Data for this task Block Start

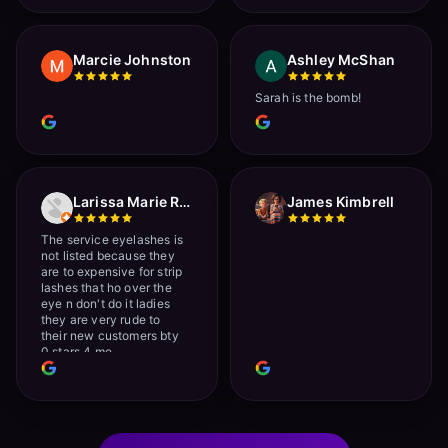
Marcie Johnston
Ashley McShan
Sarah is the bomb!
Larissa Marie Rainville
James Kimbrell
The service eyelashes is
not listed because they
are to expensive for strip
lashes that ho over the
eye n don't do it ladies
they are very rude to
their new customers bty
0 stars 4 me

Data for this task Block End
Data for this task Block Start

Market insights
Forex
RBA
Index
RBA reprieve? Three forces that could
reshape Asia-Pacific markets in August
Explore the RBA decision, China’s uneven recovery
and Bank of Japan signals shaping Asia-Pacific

Data for this task Block End
Data for this task Block Start

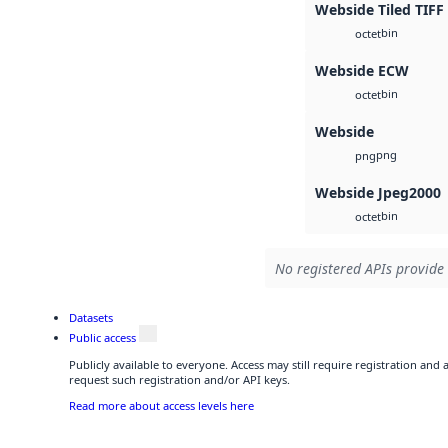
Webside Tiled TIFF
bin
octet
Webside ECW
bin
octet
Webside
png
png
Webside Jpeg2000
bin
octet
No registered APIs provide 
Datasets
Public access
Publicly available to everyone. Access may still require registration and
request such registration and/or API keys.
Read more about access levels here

Data for this task Block End

> **Work instruction**:
In the listing above, find each line with the word "Asia" and copy it.

> **Solution**:
reshape Asia-Pacific markets in August
and Bank of Japan signals shaping Asia-Pacific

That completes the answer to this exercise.